Una Argentina que conciba a todos sus habitantes como miembros de pleno derecho de una república de iguales tiene la obligación de cambiar estas prioridades, asumiendo que los problemas ambientales que degradan la vida de las mayorías deben ocupar el centro de nuestras preocupaciones. El camino que es necesario recorrer para resolverlos, sin embargo, plantea dilemas que muchos ambientalistas prefieren no abordar. El dilema radica en que el saneamiento de entornos urbanos o suburbanos tan degradados como los nuestros tiene costos económicos muy elevados. Hace falta enormes inversiones en infraestructura y ellas, a su vez, amén de un cambio de prioridades de política pública, no pueden realizarse sin poner en marcha la rueda del crecimiento. Sin más actividad económica, sin aumento del producto, cualquier iniciativa de recuperación del ambiente no es más que una quimera.  
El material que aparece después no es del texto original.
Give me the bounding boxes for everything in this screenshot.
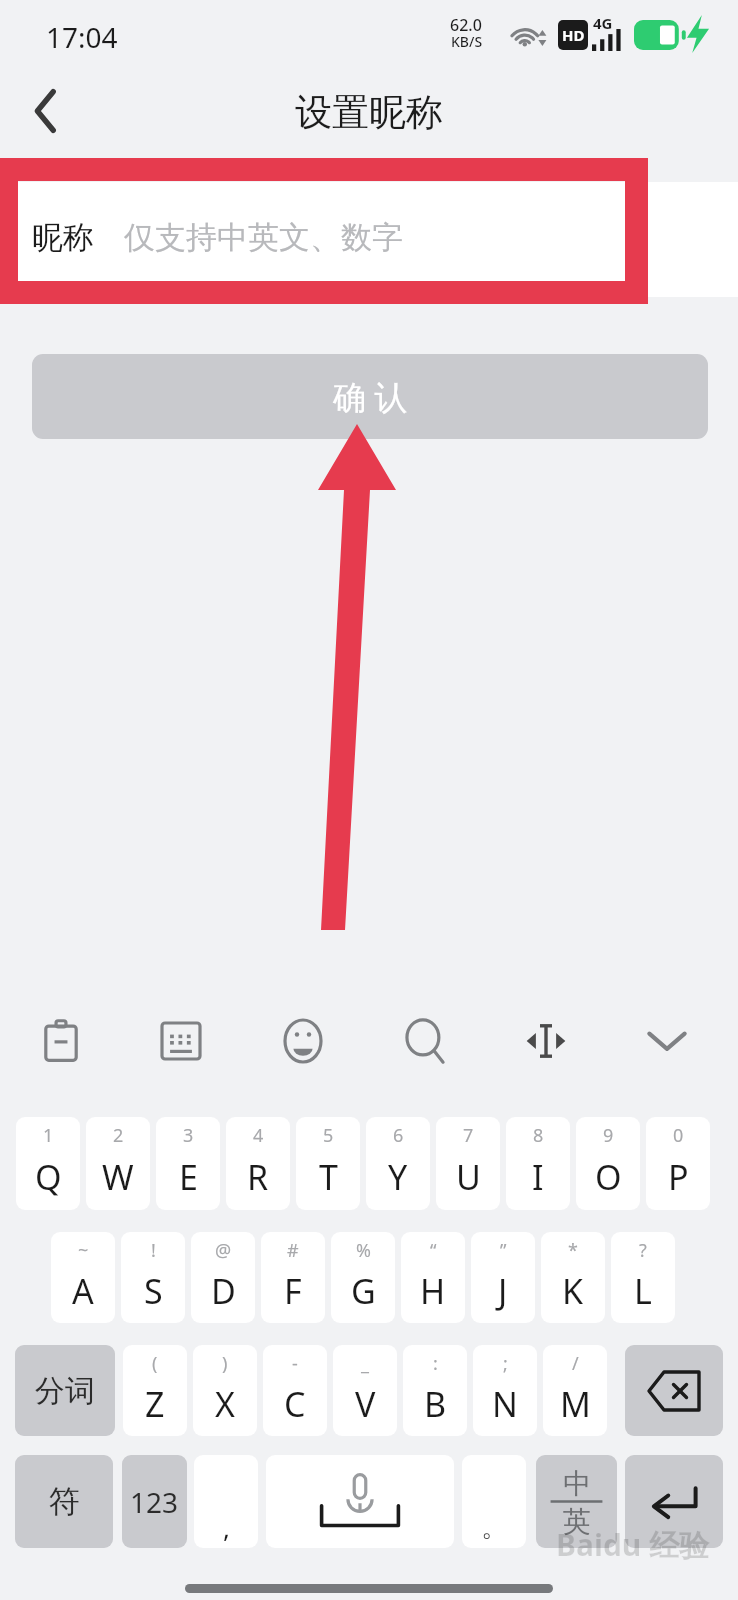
- staticText: -: [292, 1351, 298, 1376]
- button[interactable]: !: [121, 1232, 185, 1323]
- staticText: Baidu 经验: [556, 1524, 710, 1565]
- staticText: 仅支持中英文、数字: [124, 218, 403, 257]
- staticText: 62.0: [450, 14, 482, 36]
- staticText: B: [424, 1381, 447, 1427]
- button[interactable]: *: [541, 1232, 605, 1323]
- staticText: H: [420, 1268, 446, 1314]
- staticText: 确 认: [333, 374, 408, 419]
- button[interactable]: Emoji: [268, 1010, 338, 1072]
- staticText: M: [560, 1381, 591, 1427]
- staticText: ,: [223, 1510, 230, 1545]
- button[interactable]: “: [401, 1232, 465, 1323]
- button[interactable]: ”: [471, 1232, 535, 1323]
- staticText: 5: [323, 1123, 334, 1148]
- staticText: 昵称: [32, 218, 94, 257]
- staticText: ;: [503, 1351, 508, 1376]
- staticText: Y: [388, 1154, 408, 1200]
- staticText: C: [284, 1381, 306, 1427]
- staticText: %: [356, 1238, 371, 1263]
- staticText: /: [572, 1351, 579, 1376]
- staticText: 分词: [35, 1372, 95, 1410]
- staticText: E: [179, 1154, 198, 1200]
- staticText: I: [532, 1154, 544, 1200]
- button[interactable]: 123: [122, 1455, 187, 1548]
- button[interactable]: %: [331, 1232, 395, 1323]
- button[interactable]: 确 认: [32, 354, 708, 439]
- button[interactable]: 1: [16, 1117, 80, 1210]
- staticText: Z: [145, 1381, 165, 1427]
- button[interactable]: /: [543, 1345, 607, 1436]
- button[interactable]: Backspace: [625, 1345, 723, 1436]
- button[interactable]: Back: [12, 80, 80, 142]
- button[interactable]: 6: [366, 1117, 430, 1210]
- staticText: S: [144, 1268, 163, 1314]
- staticText: L: [634, 1268, 652, 1314]
- staticText: A: [72, 1268, 94, 1314]
- button[interactable]: 符: [15, 1455, 113, 1548]
- button[interactable]: #: [261, 1232, 325, 1323]
- staticText: “: [430, 1238, 437, 1263]
- staticText: 符: [49, 1482, 80, 1521]
- staticText: 中: [563, 1466, 591, 1501]
- button[interactable]: 5: [296, 1117, 360, 1210]
- button[interactable]: Enter: [625, 1455, 723, 1548]
- staticText: ): [222, 1351, 228, 1376]
- button[interactable]: Move cursor: [511, 1010, 581, 1072]
- button[interactable]: 分词: [15, 1345, 115, 1436]
- staticText: 2: [113, 1123, 124, 1148]
- staticText: ~: [78, 1238, 89, 1263]
- staticText: O: [595, 1154, 622, 1200]
- button[interactable]: 3: [156, 1117, 220, 1210]
- button[interactable]: Keyboard layout: [146, 1010, 216, 1072]
- staticText: *: [568, 1238, 578, 1263]
- button[interactable]: 9: [576, 1117, 640, 1210]
- button[interactable]: @: [191, 1232, 255, 1323]
- button[interactable]: Hide keyboard: [632, 1010, 702, 1072]
- staticText: 9: [603, 1123, 614, 1148]
- staticText: K: [562, 1268, 584, 1314]
- button[interactable]: ,: [194, 1455, 258, 1548]
- button[interactable]: _: [333, 1345, 397, 1436]
- button[interactable]: :: [403, 1345, 467, 1436]
- staticText: 英: [563, 1504, 591, 1539]
- staticText: HD: [562, 25, 585, 45]
- button[interactable]: ~: [51, 1232, 115, 1323]
- staticText: #: [287, 1238, 299, 1263]
- button[interactable]: Clipboard: [26, 1010, 96, 1072]
- button[interactable]: 0: [646, 1117, 710, 1210]
- button[interactable]: Search: [390, 1010, 460, 1072]
- staticText: :: [433, 1351, 438, 1376]
- staticText: 4G: [593, 13, 613, 33]
- staticText: 1: [43, 1123, 54, 1148]
- staticText: 设置昵称: [295, 89, 443, 136]
- button[interactable]: 。: [462, 1455, 526, 1548]
- staticText: T: [319, 1154, 338, 1200]
- staticText: 8: [533, 1123, 544, 1148]
- staticText: F: [284, 1268, 302, 1314]
- staticText: D: [211, 1268, 236, 1314]
- staticText: Q: [35, 1154, 62, 1200]
- staticText: 0: [673, 1123, 684, 1148]
- staticText: P: [668, 1154, 689, 1200]
- staticText: 123: [130, 1483, 179, 1521]
- button[interactable]: (: [123, 1345, 187, 1436]
- button[interactable]: 中: [536, 1455, 617, 1548]
- staticText: (: [152, 1351, 158, 1376]
- button[interactable]: 4: [226, 1117, 290, 1210]
- button[interactable]: 2: [86, 1117, 150, 1210]
- staticText: KB/S: [451, 32, 483, 51]
- button[interactable]: ): [193, 1345, 257, 1436]
- staticText: 。: [481, 1511, 507, 1544]
- staticText: N: [492, 1381, 518, 1427]
- staticText: _: [361, 1351, 369, 1376]
- button[interactable]: 7: [436, 1117, 500, 1210]
- staticText: G: [351, 1268, 376, 1314]
- button[interactable]: 昵称: [0, 182, 738, 297]
- staticText: ”: [500, 1238, 507, 1263]
- button[interactable]: 8: [506, 1117, 570, 1210]
- staticText: J: [498, 1268, 508, 1314]
- button[interactable]: ;: [473, 1345, 537, 1436]
- button[interactable]: ?: [611, 1232, 675, 1323]
- button[interactable]: Space: [266, 1455, 454, 1548]
- button[interactable]: -: [263, 1345, 327, 1436]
 En particular, el principal obstáculo para construir una relación más armónica entre la ciudadanía y el ambiente depende de una profunda transformación de la infraestructura de nuestras grandes ciudades y, en particular, de nuestro enorme y desfinanciado conurbano bonaerense. Para ello es preciso invertir esfuerzos y recursos en la extensión de redes cloacales en las periferias pobres de las principales aglomeraciones, en la creación de sistemas de tratamiento para los residuos industriales y residenciales, en ampliar el acceso a la propiedad del suelo y a los servicios que van con ella, en la transformación de los sistemas de transporte urbano. Nada de esto es barato. Un Estado sin margen alguno para incrementar la recaudación y el gasto puede hacer muy poco. La superposición de jurisdicciones y la falta de capacidades estatales hacen más difícil la tarea. De allí que ninguna iniciativa será exitosa si no contamos con mayores recursos, públicos y privados, que sólo puede aportar una economía en expansión. No hay duda de que el crecimiento económico supone mayor presión sobre los recursos naturales, y que suele venir acompañado de mayores costos ambientales. La cuestión no tiene una solución fácil. Una cosa es segura, sin embargo: en la estancada y empobrecida Argentina de nuestro tiempo, no hay camino al desarrollo que no pase por el crecimiento (y, en particular, por el crecimiento exportador).

Todo esto significa que una sociedad que valora a sus mayorías debe decirle adiós a la idea de que el objetivo de sus luchas en nombre del cuidado del ambiente es impedir la cría de salmones o la instalación de fábricas de pasta de celulosa. Una Argentina que aspire a forjar una mejor relación entre sus ciudadanos y su entorno se construye, ante todo, creando las condiciones materiales que hagan posible la mejora de la calidad de vida de las castigadas mayorías que habitan en las degradadas periferias de nuestras metrópolis. Este es el gran desafío ambiental que nuestra nación tiene por delante. La medida de nuestra vocación de cambio estará dada por cuán potente es nuestro deseo de colocar los problemas ambientales que afectan a los más pobres en el centro de la agenda pública. Y la medida última de nuestros logros es si, dentro de un cuarto de siglo, será posible ver, ya que no salmones, sí dorados y pejerreyes en el Reconquista y el Riachuelo. ¿No es este horizonte, acaso, lo que debemos concebir como desarrollo?